Collecting animal imagery data with motion sensitive cameras is a minimally invasive approach to obtaining relative densities and estimating population trends in animals over time1,2. It enables researchers to study their subjects remotely by counting animals from the collected images3. However, due to their complexity, images are not readily analyzable in their raw form and relevant information must be visually extracted. Therefore, human labor is currently the primary means to recognize and count animals in images. This bottleneck impedes the progress of ecological studies that involve image processing. For example, in the Snapshot Serengeti camera-trap project, it took years for experts and citizen scientists to manually label millions of images4.

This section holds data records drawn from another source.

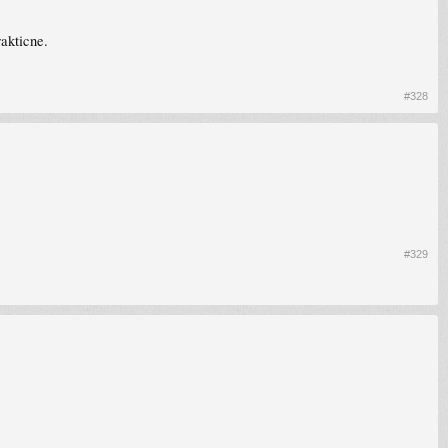
akticne.
#328
#329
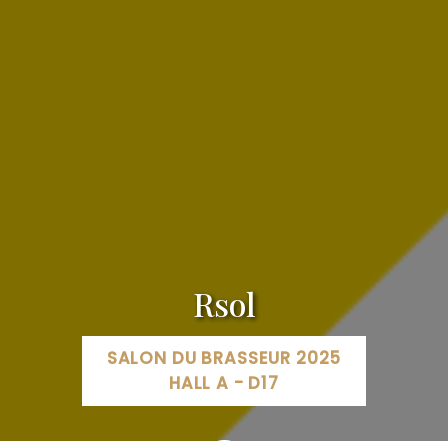
Rsol
SALON DU BRASSEUR 2025
HALL A - D17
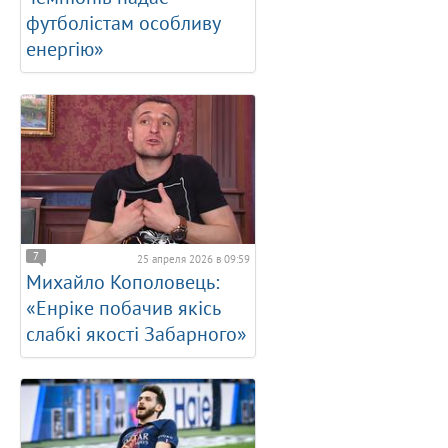
футболістам особливу
енергію»
7
25 апреля 2026 в 09:59
Михайло Кополовець:
«Енріке побачив якісь
слабкі якості Забарного»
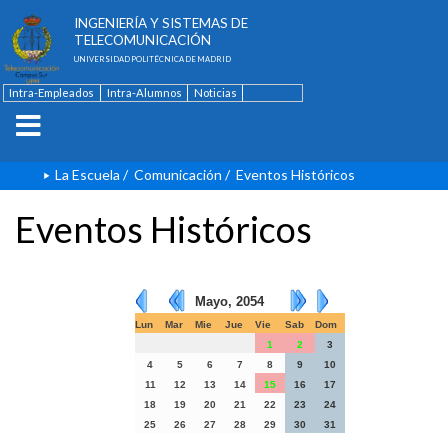
ESCUELA TÉCNICA SUPERIOR DE
INGENIERÍA Y SISTEMAS DE
TELECOMUNICACIÓN
UNIVERSIDAD POLITÉCNICA DE MADRID
Intra-Empleados
Intra-Alumnos
Noticias
Contacto
English
La Escuela
/
Comunicación
/
Eventos Históricos
Eventos Históricos
Mayo, 2054
Lun
Mar
Mie
Jue
Vie
Sab
Dom
1
2
3
4
5
6
7
8
9
10
11
12
13
14
15
16
17
18
19
20
21
22
23
24
25
26
27
28
29
30
31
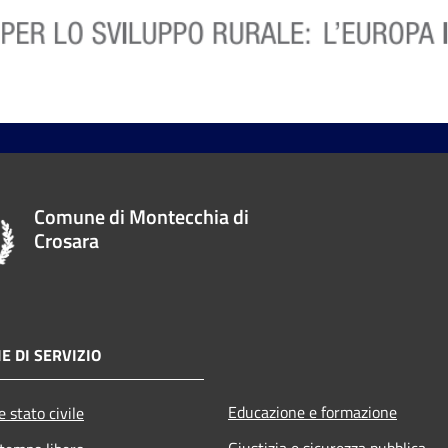
Comune di Montecchia di
Crosara
E DI SERVIZIO
Educazione e formazione
 stato civile
Giustizia e sicurezza pubblica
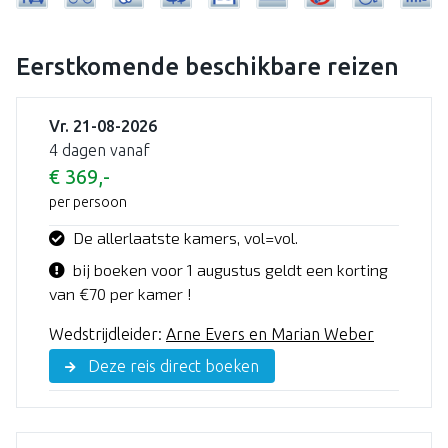
Eerstkomende beschikbare reizen
Vr. 21-08-2026
4 dagen vanaf
€ 369,-
per persoon
De allerlaatste kamers, vol=vol.
bij boeken voor 1 augustus geldt een korting
van €70 per kamer !
Wedstrijdleider:
Arne Evers en Marian Weber
Deze reis direct boeken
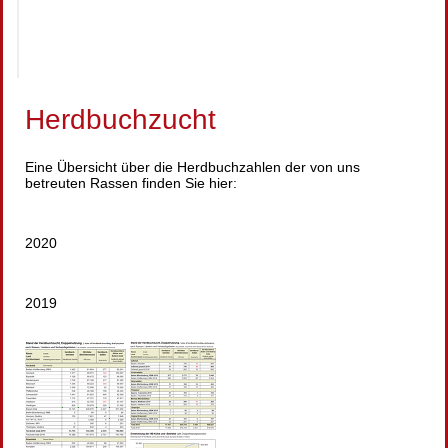
Herdbuchzucht
Eine Übersicht über die Herdbuchzahlen der von uns
betreuten Rassen finden Sie hier:
2020
2019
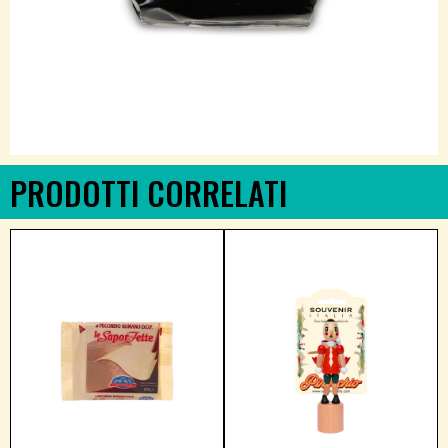
PRODOTTI CORRELATI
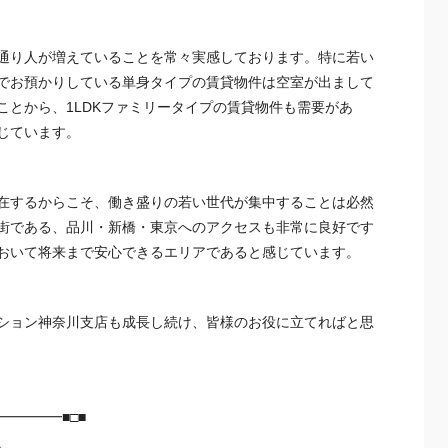
通り人が増えていることを常々実感しております。特に若い
でお預かりしている単身タイプの賃貸物件は空室が出まして
とから、1LDKファミリータイプの賃貸物件も需要があ
じています。
在するからこそ、働き盛りの若い世代が集中することは必然
街である、品川・新橋・
東京
へのアクセスも非常に良好です
おいて将来まで安心できるエリアであると感じています。
ション
神奈川
支店も成長し続け、皆様のお役に立てればと思
━━━━■□■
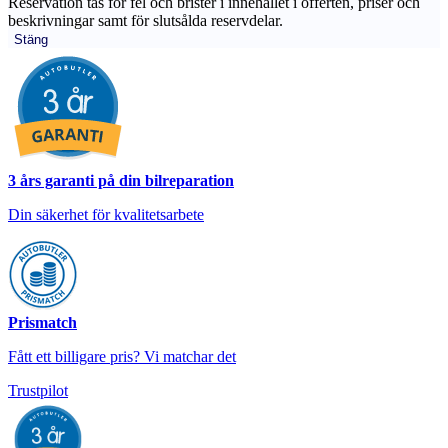
Reservation tas för fel och brister i innehållet i offerten, priser och
beskrivningar samt för slutsålda reservdelar.
Stäng
3 års garanti på din bilreparation
Din säkerhet för kvalitetsarbete
Prismatch
Fått ett billigare pris? Vi matchar det
Trustpilot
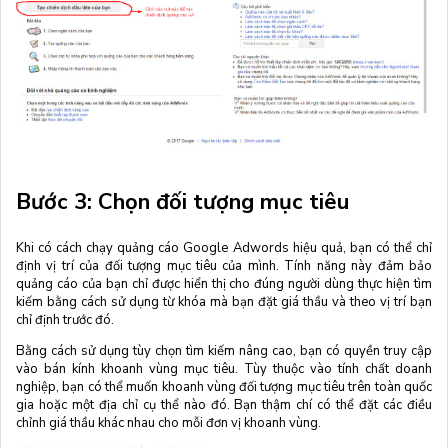
Bước 3: Chọn đối tượng mục tiêu
Khi có cách chạy quảng cáo Google Adwords hiệu quả, bạn có thể chỉ
định vị trí của đối tượng mục tiêu của mình. Tính năng này đảm bảo
quảng cáo của bạn chỉ được hiển thị cho đúng người dùng thực hiện tìm
kiếm bằng cách sử dụng từ khóa mà bạn đặt giá thầu và theo vị trí bạn
chỉ định trước đó.
Bằng cách sử dụng tùy chọn tìm kiếm nâng cao, bạn có quyền truy cập
vào bán kính khoanh vùng mục tiêu. Tùy thuộc vào tính chất doanh
nghiệp, bạn có thể muốn khoanh vùng đối tượng mục tiêu trên toàn quốc
gia hoặc một địa chỉ cụ thể nào đó. Bạn thậm chí có thể đặt các điều
chỉnh giá thầu khác nhau cho mỗi đơn vị khoanh vùng.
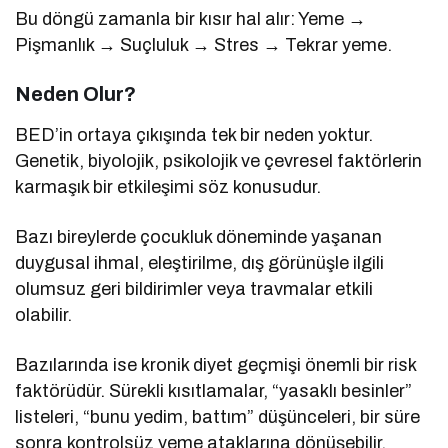
Bu döngü zamanla bir kısır hal alır: Yeme →
Pişmanlık → Suçluluk → Stres → Tekrar yeme.
Neden Olur?
BED’in ortaya çıkışında tek bir neden yoktur.
Genetik, biyolojik, psikolojik ve çevresel faktörlerin
karmaşık bir etkileşimi söz konusudur.
Bazı bireylerde çocukluk döneminde yaşanan
duygusal ihmal, eleştirilme, dış görünüşle ilgili
olumsuz geri bildirimler veya travmalar etkili
olabilir.
Bazılarında ise kronik diyet geçmişi önemli bir risk
faktörüdür. Sürekli kısıtlamalar, “yasaklı besinler”
listeleri, “bunu yedim, battım” düşünceleri, bir süre
sonra kontrolsüz yeme ataklarına dönüşebilir.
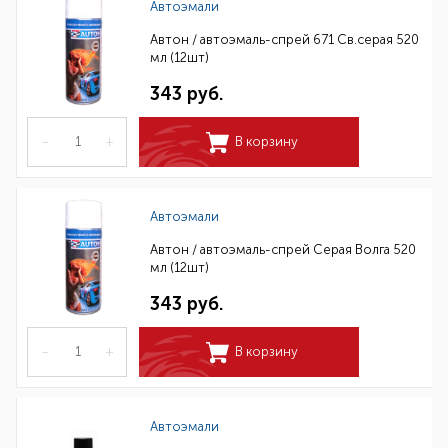
Автоэмали
Автон / автоэмаль-спрей 671 Св.серая 520
мл (12шт)
343 руб.
–
+
В корзину
Автоэмали
Автон / автоэмаль-спрей Серая Волга 520
мл (12шт)
343 руб.
–
+
В корзину
Автоэмали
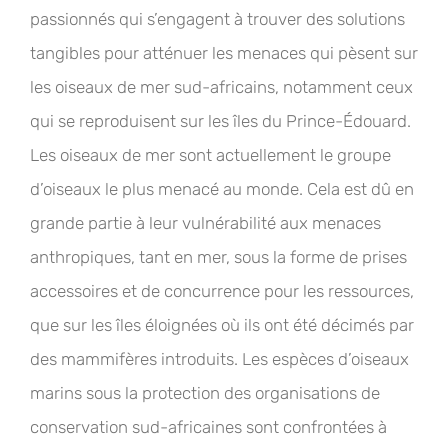
passionnés qui s’engagent à trouver des solutions
tangibles pour atténuer les menaces qui pèsent sur
les oiseaux de mer sud-africains, notamment ceux
qui se reproduisent sur les îles du Prince-Édouard.
Les oiseaux de mer sont actuellement le groupe
d’oiseaux le plus menacé au monde. Cela est dû en
grande partie à leur vulnérabilité aux menaces
anthropiques, tant en mer, sous la forme de prises
accessoires et de concurrence pour les ressources,
que sur les îles éloignées où ils ont été décimés par
des mammifères introduits. Les espèces d’oiseaux
marins sous la protection des organisations de
conservation sud-africaines sont confrontées à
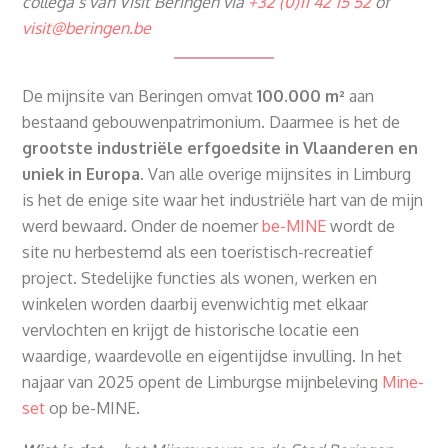
collega’s van Visit Beringen via
+32 (0)11 42 15 52
of
visit@beringen.be
De mijnsite van Beringen omvat
100.000 m²
aan
bestaand gebouwenpatrimonium. Daarmee is het de
grootste industriële erfgoedsite in Vlaanderen en
uniek in Europa
. Van alle overige mijnsites in Limburg
is het de enige site waar het industriële hart van de mijn
werd bewaard. Onder de noemer
be-MINE
wordt de
site nu herbestemd als een toeristisch-recreatief
project. Stedelijke functies als wonen, werken en
winkelen worden daarbij evenwichtig met elkaar
vervlochten en krijgt de historische locatie een
waardige, waardevolle en eigentijdse invulling. In het
najaar van 2025 opent de Limburgse mijnbeleving
Mine-
set
op be-MINE.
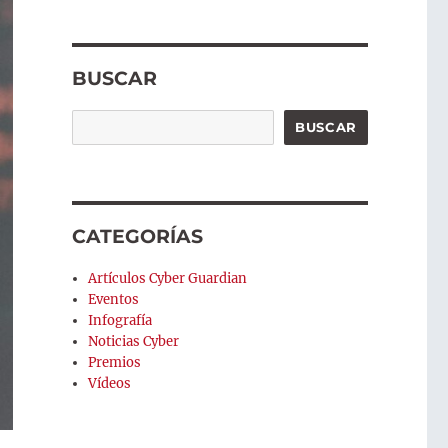
BUSCAR
Buscar
BUSCAR
CATEGORÍAS
Artículos Cyber Guardian
Eventos
Infografía
Noticias Cyber
Premios
Vídeos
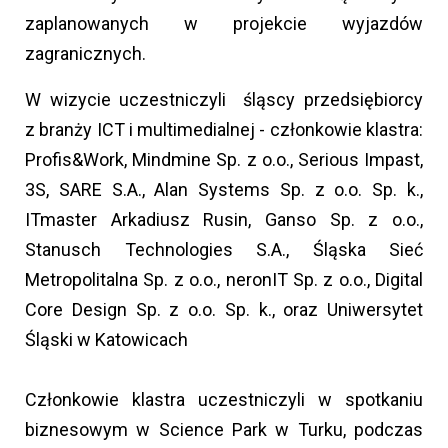
zaplanowanych w projekcie wyjazdów
zagranicznych.
W wizycie uczestniczyli śląscy przedsiębiorcy
z branży ICT i multimedialnej - członkowie klastra:
Profis&Work, Mindmine Sp. z o.o., Serious Impast,
3S, SARE S.A., Alan Systems Sp. z o.o. Sp. k.,
ITmaster Arkadiusz Rusin, Ganso Sp. z o.o.,
Stanusch Technologies S.A., Śląska Sieć
Metropolitalna Sp. z o.o., neronIT Sp. z o.o., Digital
Core Design Sp. z o.o. Sp. k., oraz Uniwersytet
Śląski w Katowicach
Członkowie klastra uczestniczyli w spotkaniu
biznesowym w Science Park w Turku, podczas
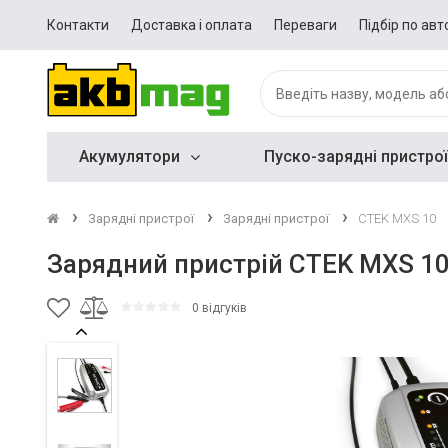
Контакти
Доставка і оплата
Переваги
Підбір по авт
Акумулятори
Пуско-зарядні пристрої
Зарядні пристрої
Зарядні пристрої
CTEK MXS 10
Зарядний пристрій CTEK MXS 1
0 відгуків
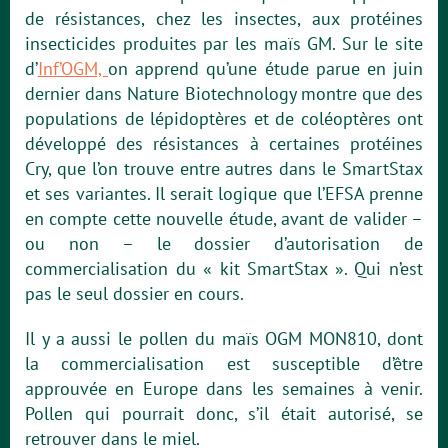
de résistances, chez les insectes, aux protéines
insecticides produites par les maïs GM. Sur le site
d’
Inf’OGM,
on apprend qu’une étude parue en juin
dernier dans Nature Biotechnology montre que des
populations de lépidoptères et de coléoptères ont
développé des résistances à certaines protéines
Cry, que l’on trouve entre autres dans le SmartStax
et ses variantes. Il serait logique que l’EFSA prenne
en compte cette nouvelle étude, avant de valider –
ou non – le dossier d’autorisation de
commercialisation du « kit SmartStax ». Qui n’est
pas le seul dossier en cours.
Il y a aussi le pollen du maïs OGM MON810, dont
la commercialisation est susceptible d’être
approuvée en Europe dans les semaines à venir.
Pollen qui pourrait donc, s’il était autorisé, se
retrouver dans le miel.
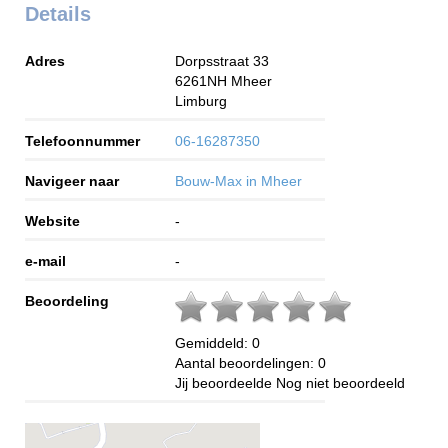
Details
Adres
Dorpsstraat 33
6261NH
Mheer
Limburg
Telefoonnummer
06-16287350
Navigeer naar
Bouw-Max in Mheer
Website
-
e-mail
-
Beoordeling
Gemiddeld:
0
Aantal beoordelingen:
0
Jij beoordeelde
Nog niet beoordeeld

Deep-learning methods5 have revolutionized our ability to train digital computers to recognize all kinds of objects from imagery data including faces6,7 and wildlife species4,8,9 (see Appendix 1 for more background information). It may significantly increase the efficiency of associated ecological studies4,10. In our quest to demystify the method and increase the capabilities of machines to communicate with humans, it would be useful to have machines articulate the features they employ to identify objects11,12. This articulation would not only allow machines to converse more intelligently with humans, but may also allow machines to reveal weakness of the methods, dataset biases, and cues that humans are currently not using for object identification, which could then make humans more effective at such identification tasks. Before we can do this, however, we must identify the human-coherent, visual features used by machines to classify objects. To the best of our knowledge, none of the few existing studies that use deep learning for animal classification concentrate on this issue. As such, they lack the necessary transparency for effective implementation and reproducibility of deep learning methods in wildlife ecology and conservation biology.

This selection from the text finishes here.